> [Required work]: Please copy each line of the listing below in which the word "Plano" appears.

[Provided entries — start]

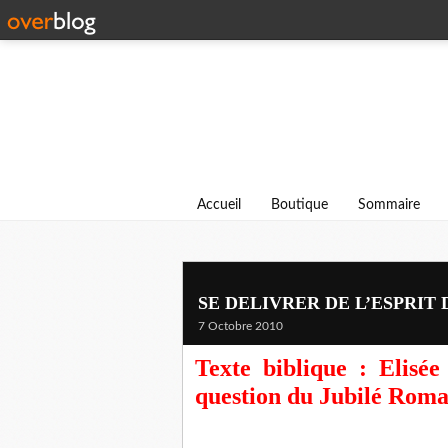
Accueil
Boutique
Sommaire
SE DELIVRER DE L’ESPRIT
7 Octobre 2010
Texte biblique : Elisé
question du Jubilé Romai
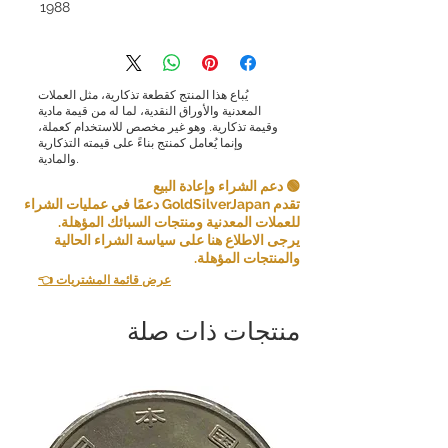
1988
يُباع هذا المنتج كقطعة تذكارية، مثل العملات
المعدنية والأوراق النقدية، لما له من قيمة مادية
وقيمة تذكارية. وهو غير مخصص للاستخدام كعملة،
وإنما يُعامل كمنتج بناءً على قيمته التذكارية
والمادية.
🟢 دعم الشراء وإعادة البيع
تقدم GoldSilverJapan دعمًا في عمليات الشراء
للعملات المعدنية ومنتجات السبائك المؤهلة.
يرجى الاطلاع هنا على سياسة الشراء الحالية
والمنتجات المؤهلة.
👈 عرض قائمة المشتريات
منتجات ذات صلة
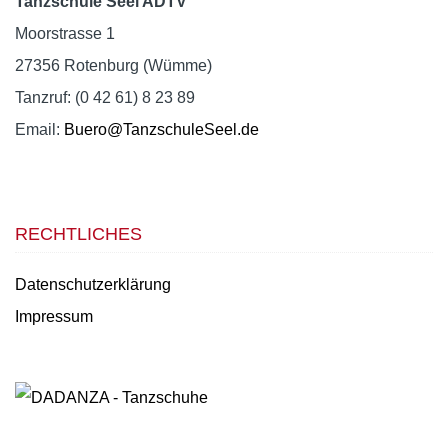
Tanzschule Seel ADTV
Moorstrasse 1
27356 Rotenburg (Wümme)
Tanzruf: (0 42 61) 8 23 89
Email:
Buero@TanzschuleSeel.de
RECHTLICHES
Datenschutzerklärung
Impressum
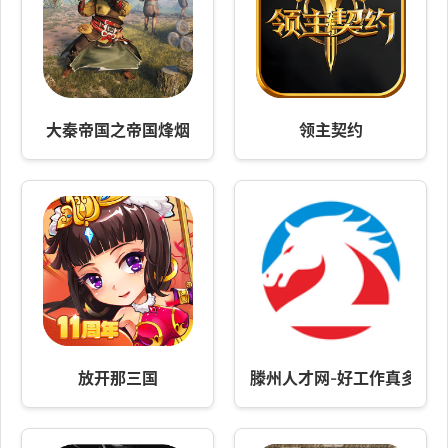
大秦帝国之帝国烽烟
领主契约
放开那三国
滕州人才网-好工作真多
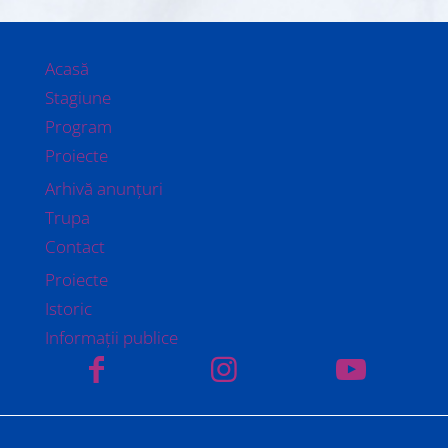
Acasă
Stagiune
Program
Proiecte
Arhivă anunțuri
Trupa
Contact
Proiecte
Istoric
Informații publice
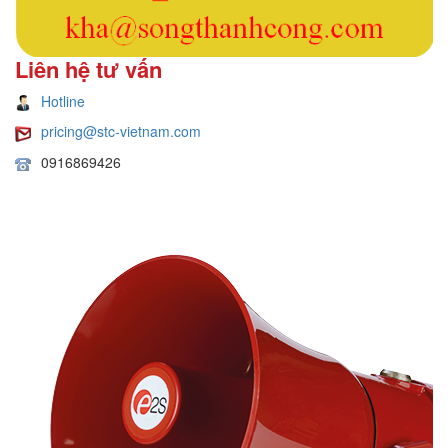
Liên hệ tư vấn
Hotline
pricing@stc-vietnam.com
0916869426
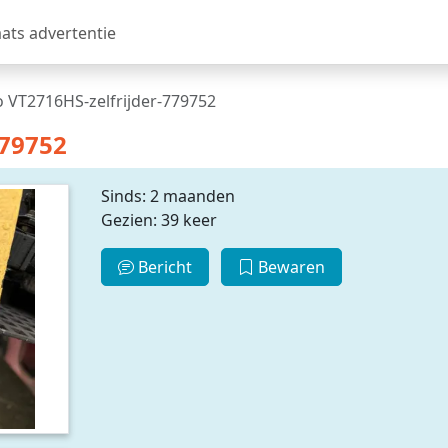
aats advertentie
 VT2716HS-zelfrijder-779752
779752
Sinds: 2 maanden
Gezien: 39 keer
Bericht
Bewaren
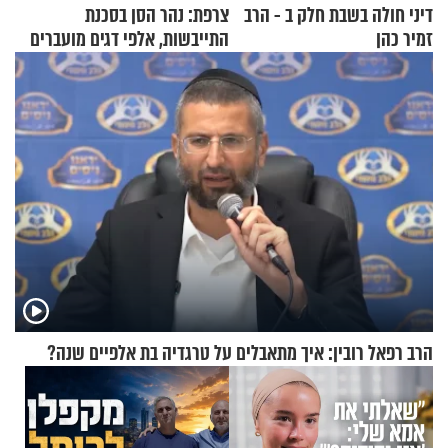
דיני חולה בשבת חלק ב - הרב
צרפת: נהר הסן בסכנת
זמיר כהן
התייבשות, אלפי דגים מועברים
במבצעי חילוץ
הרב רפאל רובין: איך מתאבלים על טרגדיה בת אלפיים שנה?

[Provided entries — finish]
[Provided entries — start]

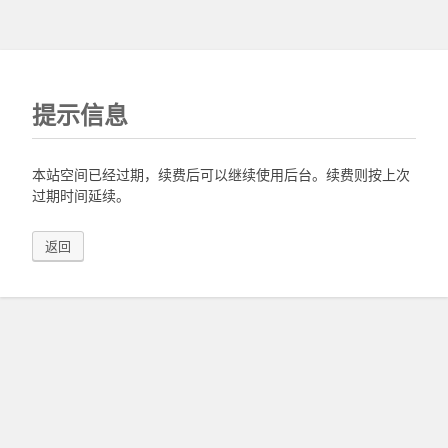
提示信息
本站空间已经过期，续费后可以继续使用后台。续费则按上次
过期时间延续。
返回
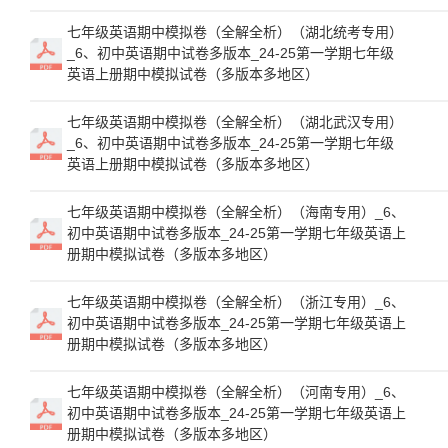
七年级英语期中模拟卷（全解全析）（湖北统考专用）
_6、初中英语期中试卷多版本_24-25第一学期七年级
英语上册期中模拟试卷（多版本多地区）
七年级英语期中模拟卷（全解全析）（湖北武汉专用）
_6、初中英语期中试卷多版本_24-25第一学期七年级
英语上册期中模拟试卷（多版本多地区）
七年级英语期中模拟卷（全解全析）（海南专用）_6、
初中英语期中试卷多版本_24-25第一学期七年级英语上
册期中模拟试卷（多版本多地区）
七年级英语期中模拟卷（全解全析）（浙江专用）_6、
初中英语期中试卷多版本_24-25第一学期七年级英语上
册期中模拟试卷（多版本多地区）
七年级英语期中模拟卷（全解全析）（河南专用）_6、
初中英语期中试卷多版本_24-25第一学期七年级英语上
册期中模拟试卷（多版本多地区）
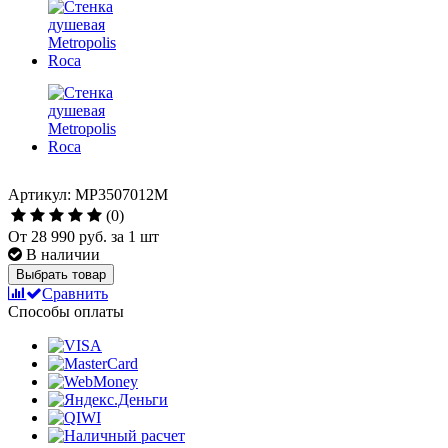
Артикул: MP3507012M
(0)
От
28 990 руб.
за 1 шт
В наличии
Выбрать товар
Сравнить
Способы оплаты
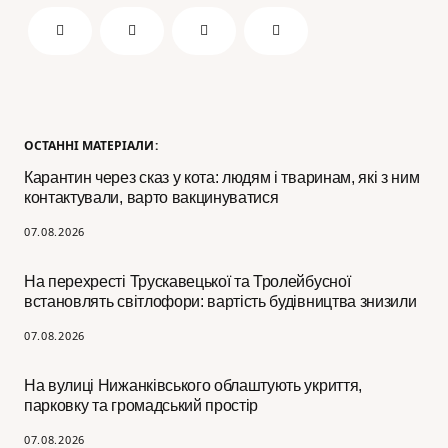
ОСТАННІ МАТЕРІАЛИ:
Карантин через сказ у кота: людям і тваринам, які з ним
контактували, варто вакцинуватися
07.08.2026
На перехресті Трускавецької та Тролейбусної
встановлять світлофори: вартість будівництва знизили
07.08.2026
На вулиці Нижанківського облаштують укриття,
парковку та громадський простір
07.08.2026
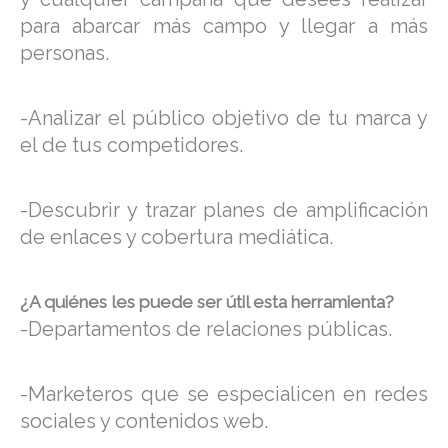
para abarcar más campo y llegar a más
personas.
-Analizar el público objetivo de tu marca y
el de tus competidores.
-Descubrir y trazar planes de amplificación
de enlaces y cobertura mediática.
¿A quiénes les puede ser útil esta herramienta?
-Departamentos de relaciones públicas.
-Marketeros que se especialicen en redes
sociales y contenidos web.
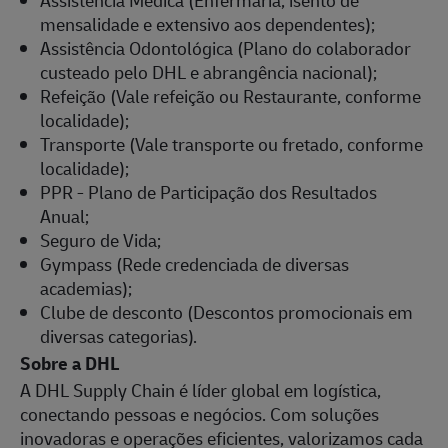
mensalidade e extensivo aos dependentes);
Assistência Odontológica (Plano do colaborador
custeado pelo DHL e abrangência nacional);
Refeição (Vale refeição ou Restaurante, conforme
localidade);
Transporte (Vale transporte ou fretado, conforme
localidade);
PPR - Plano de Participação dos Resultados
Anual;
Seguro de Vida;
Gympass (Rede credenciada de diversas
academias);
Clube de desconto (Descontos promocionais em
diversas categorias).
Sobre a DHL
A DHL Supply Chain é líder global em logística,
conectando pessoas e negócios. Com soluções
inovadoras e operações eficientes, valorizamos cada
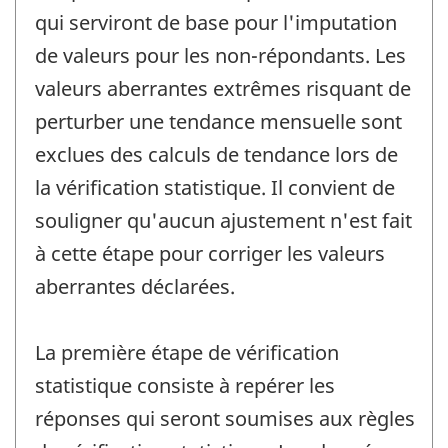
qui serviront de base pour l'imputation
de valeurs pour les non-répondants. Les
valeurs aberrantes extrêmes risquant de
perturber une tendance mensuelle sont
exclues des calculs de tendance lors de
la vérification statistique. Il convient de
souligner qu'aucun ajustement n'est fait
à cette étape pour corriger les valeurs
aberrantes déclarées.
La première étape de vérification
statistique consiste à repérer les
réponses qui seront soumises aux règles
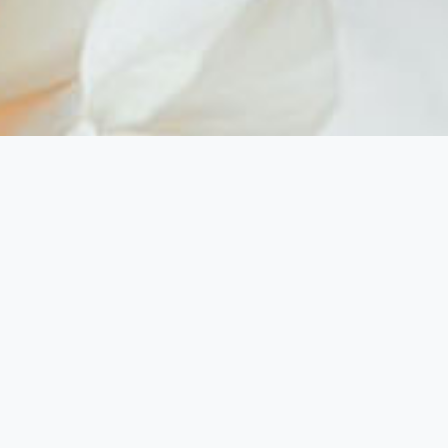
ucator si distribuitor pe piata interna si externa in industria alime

[Provided entries — finish]

> [Solution for this task]:
Assistência Odontológica (Plano do colaborador
PPR - Plano de Participação dos Resultados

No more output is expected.